You hit the nail on the head about the specialization of the sleds contributing to the decline.
Back when sno-x started locally in AK, we had lots of entries and most of my friends raced. Back then guys would race their production trail sled and it was just a really fun time.
Then as some guys got more serious, they bought race sleds which didn’t work as well for trail sleds with the stupid 5 gallon tanks, missing idler wheels, and requirements for high octane gas.
The serious guys dominated on the race sleds causing fewer and fewer entries. Even I bought a race sled in ’02 and it was way more temperamental than the ’98 race sled I had.
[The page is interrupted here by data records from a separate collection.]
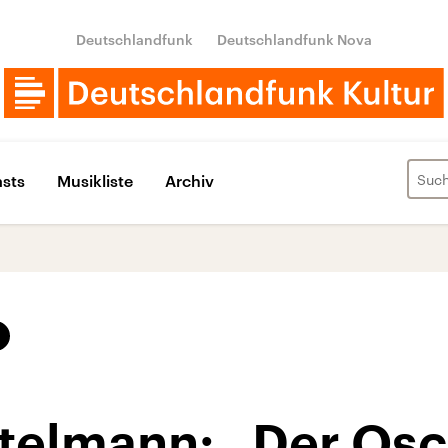
Deutschlandfunk
Deutschlandfunk Nova
sts
Musikliste
Archiv
rtelmann: „Der Osc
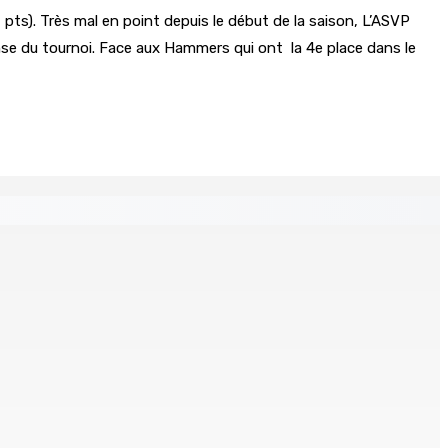
pts). Très mal en point depuis le début de la saison, L’ASVP
ense du tournoi. Face aux Hammers qui ont la 4e place dans le
 « Une position de stricte neutralité »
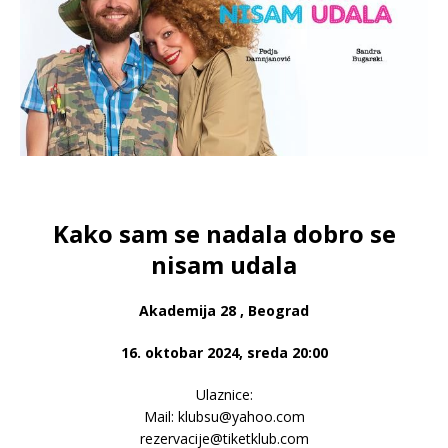
Kako sam se nadala dobro se
nisam udala
Akademija 28 , Beograd
16. oktobar 2024, sreda 20:00
Ulaznice:
Mail: klubsu@yahoo.com
rezervacije@tiketklub.com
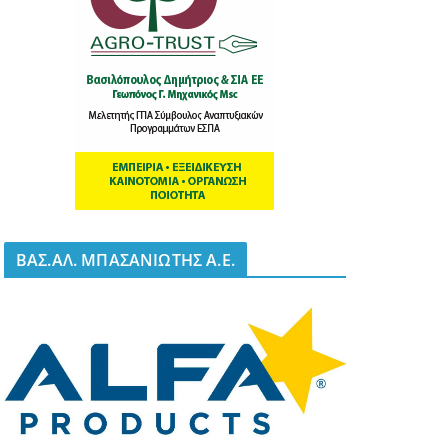
BΑΣ.ΑΛ. ΜΠΑΣΑΝΙΩΤΗΣ Α.Ε.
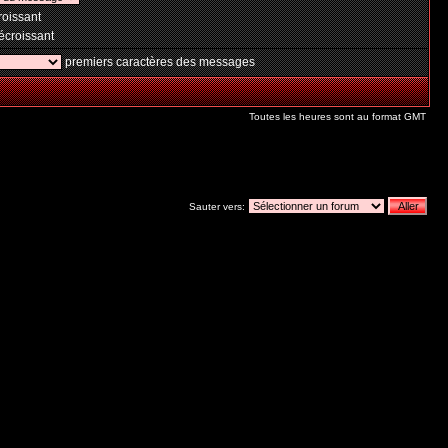
oissant
croissant
premiers caractères des messages
Toutes les heures sont au format GMT
Sauter vers:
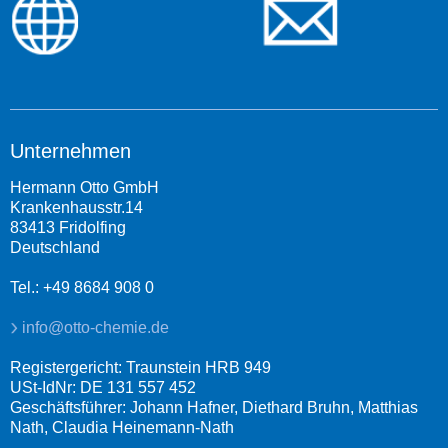
Unternehmen
Hermann Otto GmbH
Krankenhausstr.14
83413 Fridolfing
Deutschland
Tel.: +49 8684 908 0
info@otto-chemie.de
Registergericht: Traunstein HRB 949
USt-IdNr: DE 131 557 452
Geschäftsführer: Johann Hafner, Diethard Bruhn, Matthias
Nath, Claudia Heinemann-Nath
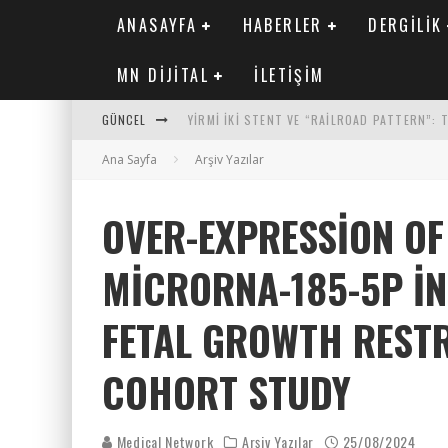
ANASAYFA
HABERLER
DERGILIK
MN DIJITAL
İLETIŞIM
GÜNCEL
YIRMI İKI STENT VE “RAILROAD PATTERN”:
Ana Sayfa
SAFEN VEN GREFT HASTALIĞI ILE İLIŞKILI O
Arşiv Yazılar
KORONER ARTER KALSIYUM SKORUNUN ATEROJ
OVER-EXPRESSION O
MN KARDIYOLOJI YIL 33 SAYI 2 2026
MICRORNA-185-5P IN
FETAL GROWTH RESTR
COHORT STUDY
Medical Network
Arşiv Yazılar
25/08/2024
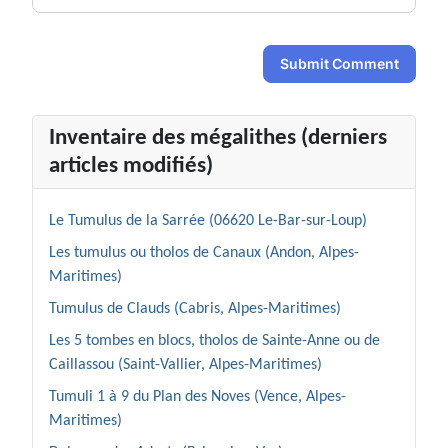
Submit Comment
Inventaire des mégalithes (derniers
articles modifiés)
Le Tumulus de la Sarrée (06620 Le-Bar-sur-Loup)
Les tumulus ou tholos de Canaux (Andon, Alpes-
Maritimes)
Tumulus de Clauds (Cabris, Alpes-Maritimes)
Les 5 tombes en blocs, tholos de Sainte-Anne ou de
Caillassou (Saint-Vallier, Alpes-Maritimes)
Tumuli 1 à 9 du Plan des Noves (Vence, Alpes-
Maritimes)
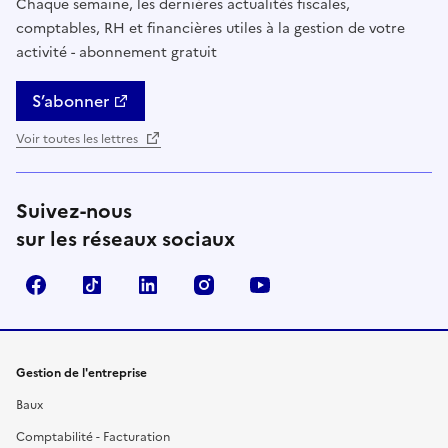
Chaque semaine, les dernières actualités fiscales,
comptables, RH et financières utiles à la gestion de votre
activité - abonnement gratuit
S’abonner
Voir toutes les lettres
Suivez-nous
sur les réseaux sociaux
Facebook
TikTok
Linkedin
Instagram
YouTube
Gestion de l'entreprise
Baux
Comptabilité - Facturation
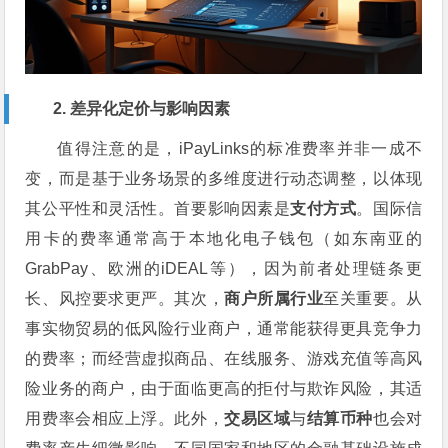
2. 差异化定价与影响因素
值得注意的是，iPayLinks的标准费率并非一成不
变，而是基于业务场景的多维度进行动态调整，以体现
其公平性和灵活性。首要影响因素是
支付方式
。国际信
用卡的费率通常高于本地化电子钱包（如东南亚的
GrabPay、欧洲的iDEAL等），因为前者处理链条更
长、风控要求更严。其次，
商户所属行业
至关重要。从
事实物贸易的低风险行业商户，通常能获得更具竞争力
的费率；而经营虚拟商品、在线服务、游戏充值等高风
险业务的商户，由于面临更高的拒付与欺诈风险，其适
用费率会相应上浮。此外，
交易区域
与
结算币种
也会对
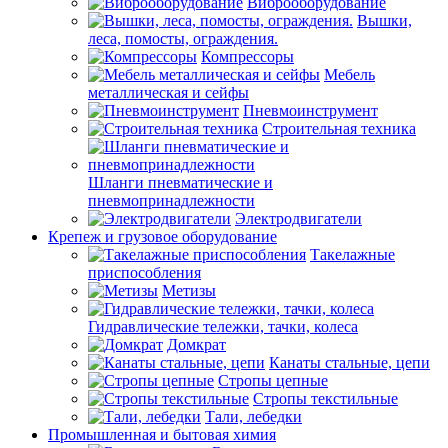
Виброоборудование
Вышки,
леса, помосты, ограждения.
Компрессоры
Мебель
металлическая и сейфы
Пневмоинструмент
Строительная техника
Шланги пневматические и
пневмопринадлежности
Электродвигатели
Крепеж и грузовое оборудование
Такелажные
приспособления
Метизы
Гидравлические тележки, тачки, колеса
Домкрат
Канаты стальные, цепи
Стропы цепные
Стропы текстильные
Тали, лебедки
Промышленная и бытовая химия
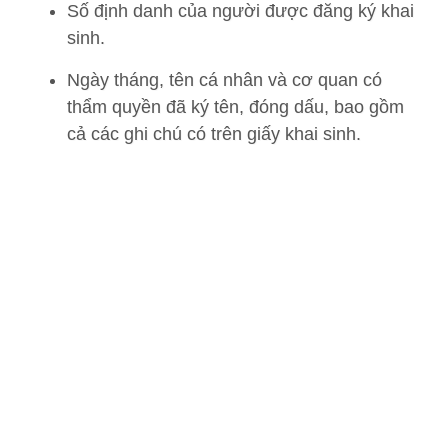
Số định danh của người được đăng ký khai
sinh.
Ngày tháng, tên cá nhân và cơ quan có
thẩm quyền đã ký tên, đóng dấu, bao gồm
cả các ghi chú có trên giấy khai sinh.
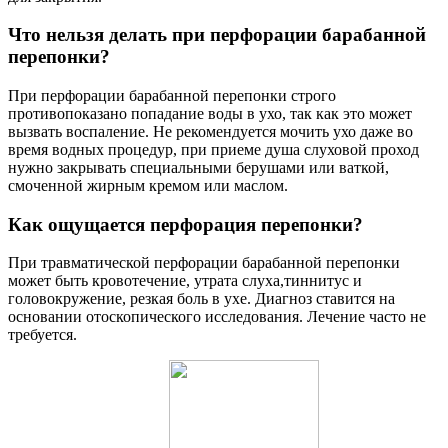
Что нельзя делать при перфорации барабанной
перепонки?
При перфорации барабанной перепонки строго
противопоказано попадание воды в ухо, так как это может
вызвать воспаление. Не рекомендуется мочить ухо даже во
время водных процедур, при приеме душа слуховой проход
нужно закрывать специальными берушами или ваткой,
смоченной жирным кремом или маслом.
Как ощущается перфорация перепонки?
При травматической перфорации барабанной перепонки
может быть кровотечение, утрата слуха,тиннитус и
головокружение, резкая боль в ухе. Диагноз ставится на
основании отоскопического исследования. Лечение часто не
требуется.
I had trouble justifying the cost of a high strung 440 that had terrible resale in our area, was not very versatile for play riding and just required way too much time and effort to jet properly for changing temps.
As the years past by, the sleds got even more specialized and you couldn’t get one without participation in the stupid race programs. What’s wrong with the dirt bike concept of going into the dealer and buying a YZ, CR, KX or RM right off the floor?
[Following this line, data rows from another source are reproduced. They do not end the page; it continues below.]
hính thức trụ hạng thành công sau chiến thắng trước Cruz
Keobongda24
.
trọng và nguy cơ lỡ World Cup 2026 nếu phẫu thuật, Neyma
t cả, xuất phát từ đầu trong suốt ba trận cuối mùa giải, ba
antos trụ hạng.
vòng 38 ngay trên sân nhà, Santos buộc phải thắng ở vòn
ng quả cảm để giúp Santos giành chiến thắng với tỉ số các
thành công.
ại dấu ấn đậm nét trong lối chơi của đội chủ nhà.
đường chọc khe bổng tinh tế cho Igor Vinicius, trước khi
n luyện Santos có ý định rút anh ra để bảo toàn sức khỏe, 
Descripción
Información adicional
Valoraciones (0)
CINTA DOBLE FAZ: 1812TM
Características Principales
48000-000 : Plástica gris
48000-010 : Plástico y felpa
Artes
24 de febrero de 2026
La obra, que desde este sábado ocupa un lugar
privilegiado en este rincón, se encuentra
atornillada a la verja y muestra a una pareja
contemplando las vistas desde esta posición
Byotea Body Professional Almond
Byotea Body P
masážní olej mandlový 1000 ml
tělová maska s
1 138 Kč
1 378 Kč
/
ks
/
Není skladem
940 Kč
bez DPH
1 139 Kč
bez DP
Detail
The other thing was the tracks. The jumps got bigger and the tracks became more difficult and technical. Combine that with racing that got more competitive even in the semi-pro and sport ranks with ever-increasing severity with the injuries, people quit entering.
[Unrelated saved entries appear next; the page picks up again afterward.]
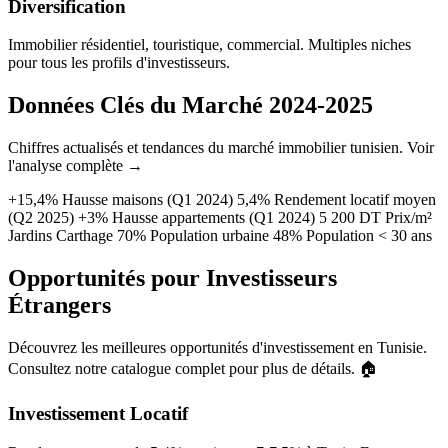
Diversification
Immobilier résidentiel, touristique, commercial. Multiples niches
pour tous les profils d'investisseurs.
Données Clés du Marché 2024-2025
Chiffres actualisés et tendances du marché immobilier tunisien. Voir
l'analyse complète →
+15,4% Hausse maisons (Q1 2024) 5,4% Rendement locatif moyen
(Q2 2025) +3% Hausse appartements (Q1 2024) 5 200 DT Prix/m²
Jardins Carthage 70% Population urbaine 48% Population < 30 ans
Opportunités pour Investisseurs
Étrangers
Découvrez les meilleures opportunités d'investissement en Tunisie.
Consultez notre catalogue complet pour plus de détails. 🏠
Investissement Locatif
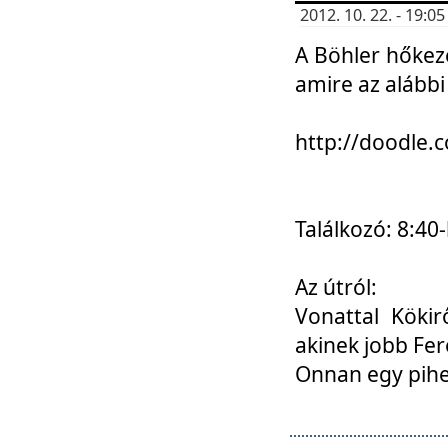
2012. 10. 22. - 19:
A Böhler hőkez
amire az alábbi
http://doodle
Találkozó: 8:40-
Az útról:
Vonattal Kökir
akinek jobb Fer
Onnan egy pihen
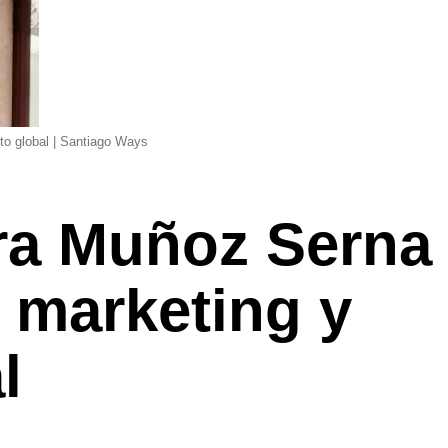
to global | Santiago Ways
dra Muñoz Serna
e marketing y
l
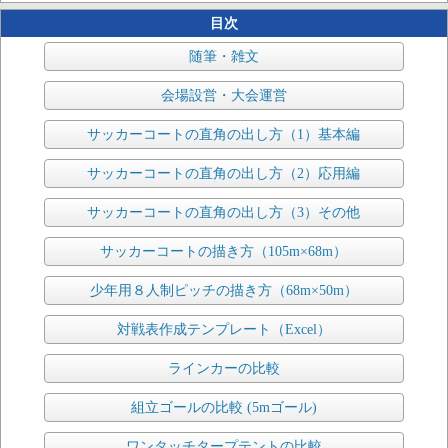
目次
随筆・雑文
会場設営・大会運営
サッカーコートの直角の出し方（1）基本編
サッカーコートの直角の出し方（2）応用編
サッカーコートの直角の出し方（3）その他
サッカーコートの描き方（105m×68m）
少年用８人制ピッチの描き方（68m×50m）
対戦表作成テンプレート（Excel）
ラインカーの比較
組立ゴールの比較 (5mゴール)
ワンタッチタープテントの比較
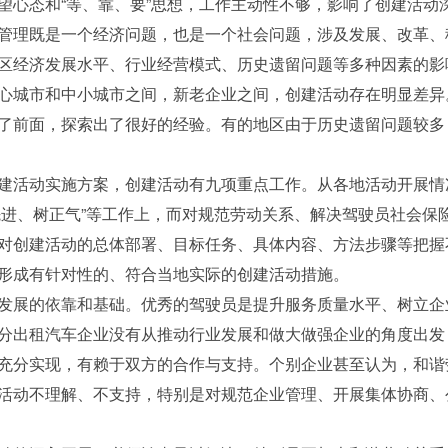
望心态和“等、靠、要”思想，工作主动性不够，影响了创建活动
管理既是一个经济问题，也是一个社会问题，涉及发展、改革、
区经济发展水平、行业经营模式、历史遗留问题等多种因素的影
心城市和中小城市之间，新老企业之间，创建活动存在明显差异
了前面，探索出了很好的经验。有的地区由于历史遗留问题较多
建活动实施方案，创建活动有九项重点工作。从各地活动开展情
学先进、树正气”等工作上，而对规范劳动关系、解决驾驶员社会
对创建活动的总体部署、目标任务、具体内容、方法步骤等把握
形成有针对性的、符合当地实际的创建活动措施。
发展的依靠和基础。优秀的驾驶员是提升服务质量水平、树立企
分出租汽车企业没有从推动行业发展和做大做强企业的角度出发
充分实现，有赖于双方的合作与支持。个别企业甚至认为，和谐
活动不理解、不支持，特别是对规范企业管理、开展集体协商、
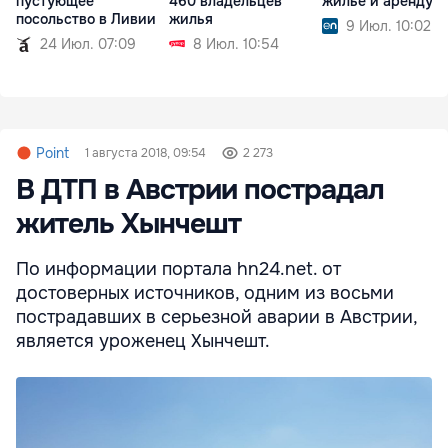
пустующее
460 владельцев
жильё и аренду
посольство в Ливии
жилья
9 Июл. 10:02
24 Июл. 07:09
8 Июл. 10:54
Point
1 августа 2018, 09:54
2 273
В ДТП в Австрии пострадал
житель Хынчешт
По информации портала hn24.net. от
достоверных источников, одним из восьми
пострадавших в серьезной аварии в Австрии,
является уроженец Хынчешт.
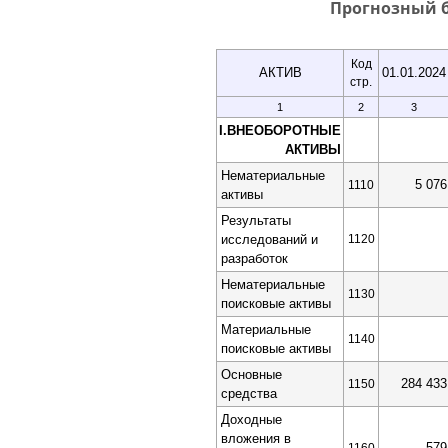
Прогнозный 
Код
АКТИВ
01.01.2024
стр.
1
2
3
I.ВНЕОБОРОТНЫЕ
АКТИВЫ
Нематериальные
5 076
1110
активы
Результаты
исследований и
1120
разработок
Нематериальные
1130
поисковые активы
Материальные
1140
поисковые активы
Основные
284 433
1150
средства
Доходные
вложения в
579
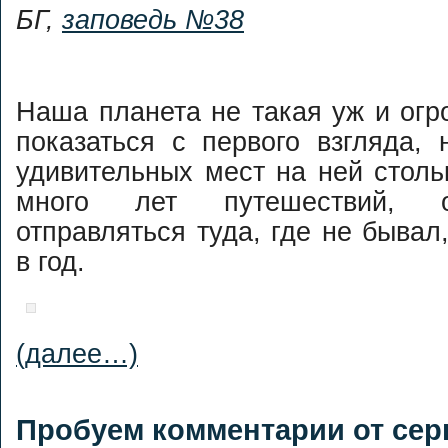
БГ,
заповедь №38
Наша планета не такая уж и огр
показаться с первого взгляда,
удивительных мест на ней стольк
много лет путешествий, 
отправляться туда, где не бывал
в год.
(далее…)
Пробуем комментарии от сер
With fewer entrants, fewer families and spectators showed up. Just a snowball effect and for this season our club is not even hosting a sno-x because they were money losing events.
In the end does it matter? A race sled from Cat or Polaris is not what they sell the consumer so who cares how they do in the nationals? What good does it do for Polaris and Cat to spend R&D money on a sled that never sees the showroom?
Yamaha had dropped out of sno-x and Doo seems to have a half hearted effort. They should just drop the whole thing and focus on XC racing where average guys still race production sleds at the grassroot level.